[Extracted page text data]

- - - -

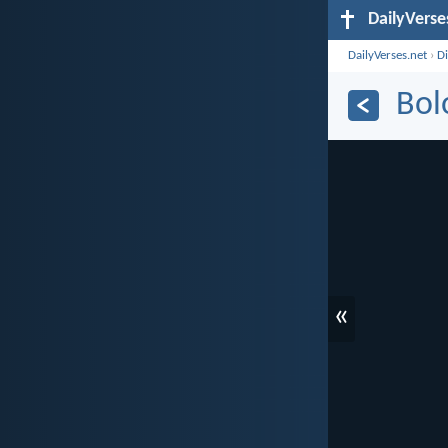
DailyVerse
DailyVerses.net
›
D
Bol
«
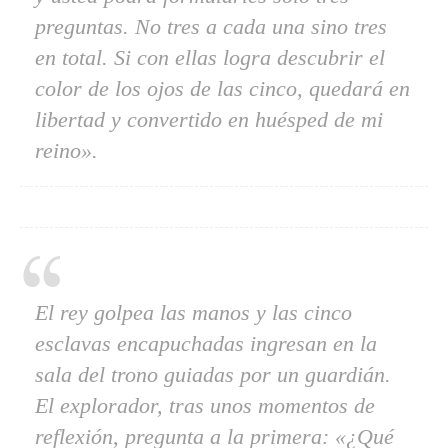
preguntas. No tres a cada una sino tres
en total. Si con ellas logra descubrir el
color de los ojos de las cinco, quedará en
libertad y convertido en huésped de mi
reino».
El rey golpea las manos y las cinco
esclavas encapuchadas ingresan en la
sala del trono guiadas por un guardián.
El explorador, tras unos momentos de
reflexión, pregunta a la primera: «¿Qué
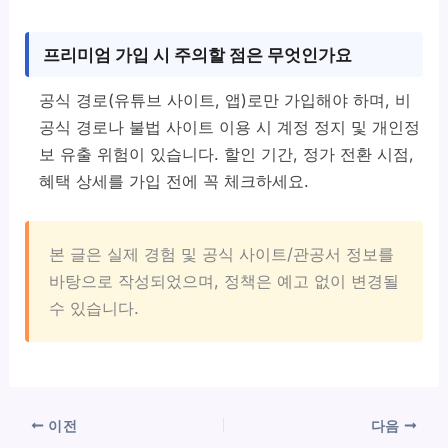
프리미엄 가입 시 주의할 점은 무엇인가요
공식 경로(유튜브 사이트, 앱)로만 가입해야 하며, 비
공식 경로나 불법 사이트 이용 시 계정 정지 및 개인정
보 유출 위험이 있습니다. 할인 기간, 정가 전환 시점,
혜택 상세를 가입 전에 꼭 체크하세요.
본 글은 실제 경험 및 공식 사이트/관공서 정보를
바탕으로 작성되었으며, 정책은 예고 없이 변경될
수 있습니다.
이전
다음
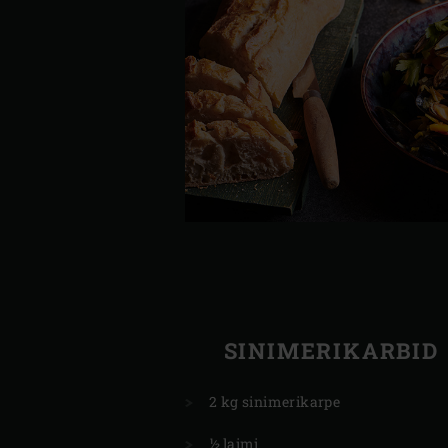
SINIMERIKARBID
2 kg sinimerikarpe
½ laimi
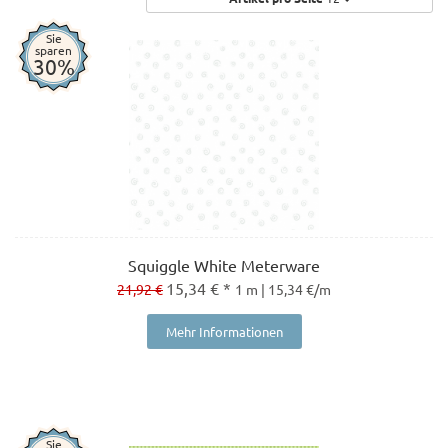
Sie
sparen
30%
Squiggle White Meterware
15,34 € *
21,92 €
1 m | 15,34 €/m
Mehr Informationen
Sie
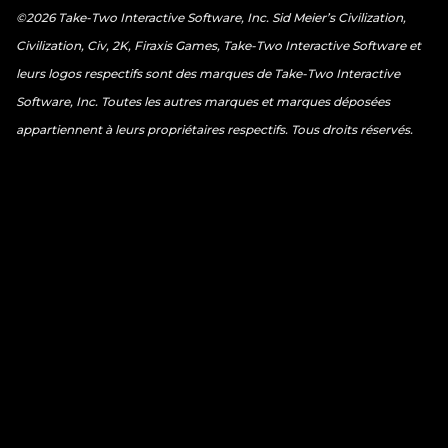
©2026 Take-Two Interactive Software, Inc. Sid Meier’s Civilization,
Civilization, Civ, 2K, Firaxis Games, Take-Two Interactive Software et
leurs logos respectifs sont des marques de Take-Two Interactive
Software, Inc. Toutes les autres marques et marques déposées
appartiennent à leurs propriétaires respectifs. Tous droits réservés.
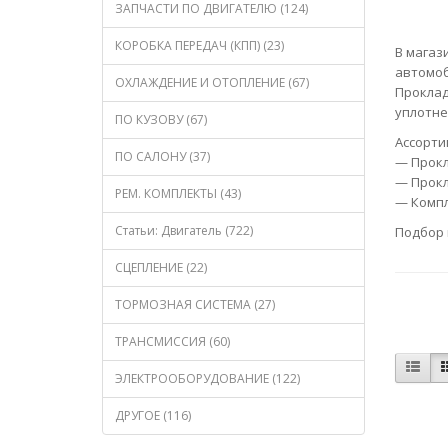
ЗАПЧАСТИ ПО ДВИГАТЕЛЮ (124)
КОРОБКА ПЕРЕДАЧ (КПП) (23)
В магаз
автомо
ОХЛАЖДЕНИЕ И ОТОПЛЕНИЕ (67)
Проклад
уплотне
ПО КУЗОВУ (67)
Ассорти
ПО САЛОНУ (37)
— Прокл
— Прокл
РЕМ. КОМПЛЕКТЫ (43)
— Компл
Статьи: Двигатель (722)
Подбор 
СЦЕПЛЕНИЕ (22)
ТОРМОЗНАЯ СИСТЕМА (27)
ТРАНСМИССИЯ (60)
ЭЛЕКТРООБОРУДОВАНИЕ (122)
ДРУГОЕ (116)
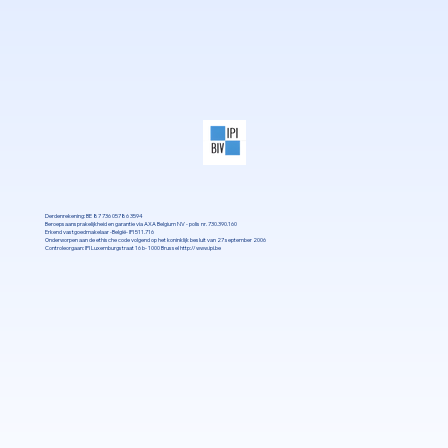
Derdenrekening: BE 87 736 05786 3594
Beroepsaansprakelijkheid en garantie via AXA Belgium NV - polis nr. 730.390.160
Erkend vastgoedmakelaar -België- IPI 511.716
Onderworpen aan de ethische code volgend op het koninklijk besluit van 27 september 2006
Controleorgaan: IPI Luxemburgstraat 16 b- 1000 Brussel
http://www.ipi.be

- - - -

PROBLEM TO SOLVE:
Produce an exact reprint of the entries, dropping the images.

ANSWER TO THIS PROBLEM:
DailyVerse
DailyVerses.net
›
D
Bol
«
preguntas. No tres a cada una sino tres
en total. Si con ellas logra descubrir el
color de los ojos de las cinco, quedará en
libertad y convertido en huésped de mi
reino».
El rey golpea las manos y las cinco
esclavas encapuchadas ingresan en la
sala del trono guiadas por un guardián.
El explorador, tras unos momentos de
reflexión, pregunta a la primera: «¿Qué
프리미엄 가입 시 주의할 점은 무엇인가요
공식 경로(유튜브 사이트, 앱)로만 가입해야 하며, 비
공식 경로나 불법 사이트 이용 시 계정 정지 및 개인정
보 유출 위험이 있습니다. 할인 기간, 정가 전환 시점,
혜택 상세를 가입 전에 꼭 체크하세요.
본 글은 실제 경험 및 공식 사이트/관공서 정보를
바탕으로 작성되었으며, 정책은 예고 없이 변경될
수 있습니다.
이전
다음
SINIMERIKARBID
2 kg sinimerikarpe
½ laimi
Sie
sparen
30%
Squiggle White Meterware
15,34 € *
21,92 €
1 m | 15,34 €/m
Mehr Informationen
Sie
©2026 Take-Two Interactive Software, Inc. Sid Meier’s Civilization,
Civilization, Civ, 2K, Firaxis Games, Take-Two Interactive Software et
leurs logos respectifs sont des marques de Take-Two Interactive
Software, Inc. Toutes les autres marques et marques déposées
appartiennent à leurs propriétaires respectifs. Tous droits réservés.
ЗАПЧАСТИ ПО ДВИГАТЕЛЮ (124)
КОРОБКА ПЕРЕДАЧ (КПП) (23)
В магаз
автомо
ОХЛАЖДЕНИЕ И ОТОПЛЕНИЕ (67)
Проклад
уплотне
ПО КУЗОВУ (67)
Ассорти
ПО САЛОНУ (37)
— Прокл
— Прокл
РЕМ. КОМПЛЕКТЫ (43)
— Компл
Статьи: Двигатель (722)
Подбор 
СЦЕПЛЕНИЕ (22)
ТОРМОЗНАЯ СИСТЕМА (27)
ТРАНСМИССИЯ (60)
ЭЛЕКТРООБОРУДОВАНИЕ (122)
ДРУГОЕ (116)
Derdenrekening: BE 87 736 05786 3594
Beroepsaansprakelijkheid en garantie via AXA Belgium NV - polis nr. 730.390.160
Erkend vastgoedmakelaar -België- IPI 511.716
Onderworpen aan de ethische code volgend op het koninklijk besluit van 27 september 2006
Controleorgaan: IPI Luxemburgstraat 16 b- 1000 Brussel
http://www.ipi.be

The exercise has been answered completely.